Scalable Manufacturing of Large and Flexible Sheets of MXene/Graphene Heterostructures

Abstract Stacking different 2D materials is a promising strategy to fabricate heterostructures that combine the advantages and eliminate the associated shortcomings of individual building blocks. When used for energy storage, 2D heterostructures provide the opportunity to manufacture flexible and conductive paper electrodes, which require no binders, conductive additives, or current collectors. Here, 2D MXene/graphene heterostructured papers are manufactured by alternately stacking Ti 3 C 2 T x MXene and reduced graphene oxide (rGO) nanosheets using spray‐assisted layer‐by‐layer assembly. Up to letter paper–sized free‐standing films can be manufactured within half an hour of spraying.
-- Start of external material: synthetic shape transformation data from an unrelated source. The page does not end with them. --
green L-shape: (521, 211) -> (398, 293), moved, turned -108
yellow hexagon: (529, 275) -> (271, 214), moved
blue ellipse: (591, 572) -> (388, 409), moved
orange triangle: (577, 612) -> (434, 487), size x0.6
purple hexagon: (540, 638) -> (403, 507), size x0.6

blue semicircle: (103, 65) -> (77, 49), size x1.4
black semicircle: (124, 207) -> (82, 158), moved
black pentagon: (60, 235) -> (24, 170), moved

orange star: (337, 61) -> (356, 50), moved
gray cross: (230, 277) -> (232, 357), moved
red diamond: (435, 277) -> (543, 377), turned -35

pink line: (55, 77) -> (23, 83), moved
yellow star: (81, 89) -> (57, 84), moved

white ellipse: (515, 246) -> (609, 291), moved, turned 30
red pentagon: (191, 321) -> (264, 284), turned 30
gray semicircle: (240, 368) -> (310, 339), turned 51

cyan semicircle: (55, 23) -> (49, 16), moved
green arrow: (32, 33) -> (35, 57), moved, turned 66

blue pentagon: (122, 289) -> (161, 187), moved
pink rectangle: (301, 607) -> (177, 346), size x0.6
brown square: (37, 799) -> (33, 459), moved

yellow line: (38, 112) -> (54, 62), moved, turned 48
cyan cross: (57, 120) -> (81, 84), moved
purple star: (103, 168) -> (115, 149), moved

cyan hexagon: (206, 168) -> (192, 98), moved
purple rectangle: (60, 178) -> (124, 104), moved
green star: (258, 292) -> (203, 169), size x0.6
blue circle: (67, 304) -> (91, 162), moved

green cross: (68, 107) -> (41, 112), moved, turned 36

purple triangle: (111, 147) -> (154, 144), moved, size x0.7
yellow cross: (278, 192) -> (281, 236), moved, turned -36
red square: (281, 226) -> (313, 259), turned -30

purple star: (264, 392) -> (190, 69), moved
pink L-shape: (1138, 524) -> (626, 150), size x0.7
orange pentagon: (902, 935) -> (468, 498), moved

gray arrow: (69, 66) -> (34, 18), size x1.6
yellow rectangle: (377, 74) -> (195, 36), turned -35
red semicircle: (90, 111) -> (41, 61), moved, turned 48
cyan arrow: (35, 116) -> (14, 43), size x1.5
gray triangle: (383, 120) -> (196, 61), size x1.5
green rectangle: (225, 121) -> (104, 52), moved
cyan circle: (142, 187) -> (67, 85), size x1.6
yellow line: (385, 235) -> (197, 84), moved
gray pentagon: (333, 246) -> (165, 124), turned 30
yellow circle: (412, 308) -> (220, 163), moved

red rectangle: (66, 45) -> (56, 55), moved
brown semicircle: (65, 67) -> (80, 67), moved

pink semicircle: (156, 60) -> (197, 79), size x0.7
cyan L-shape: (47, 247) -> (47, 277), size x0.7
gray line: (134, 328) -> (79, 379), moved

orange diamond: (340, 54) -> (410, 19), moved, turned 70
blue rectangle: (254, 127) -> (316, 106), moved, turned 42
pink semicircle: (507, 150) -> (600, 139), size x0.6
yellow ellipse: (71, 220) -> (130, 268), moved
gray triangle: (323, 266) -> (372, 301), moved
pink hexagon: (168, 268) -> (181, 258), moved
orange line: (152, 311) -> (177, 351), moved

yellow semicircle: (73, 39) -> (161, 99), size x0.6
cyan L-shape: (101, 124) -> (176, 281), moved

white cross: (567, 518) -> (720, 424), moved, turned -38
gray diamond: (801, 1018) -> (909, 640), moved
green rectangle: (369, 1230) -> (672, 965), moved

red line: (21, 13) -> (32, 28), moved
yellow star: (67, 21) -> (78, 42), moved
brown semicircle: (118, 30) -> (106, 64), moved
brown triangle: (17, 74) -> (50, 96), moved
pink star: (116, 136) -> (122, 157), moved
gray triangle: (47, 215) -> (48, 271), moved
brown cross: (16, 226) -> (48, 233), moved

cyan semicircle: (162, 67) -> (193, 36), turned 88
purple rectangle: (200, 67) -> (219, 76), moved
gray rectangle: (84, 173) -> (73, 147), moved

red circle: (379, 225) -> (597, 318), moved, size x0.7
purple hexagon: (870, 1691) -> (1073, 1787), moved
When used directly as anodes for Na‐ion storage, the MXene/rGO heterostructured films exhibit improved electrochemical performance compared to pure MXene and rGO films in terms of capacity, rate performance, and cycling stability. Capacities of ≈600 mAh g −1 are achieved by the Ti 3 C 2 T x MXene—20 wt% rGO heterostructured films at 0.25 C (≈220 mAh g −1 at 2.5 C) along with excellent cycling stability. This work demonstrates the advantages of 2D heterostructures and possibility of large‐scale manufacturing of MXene‐based materials for energy, separation, electromagnetic interference shielding, and biomedical applications.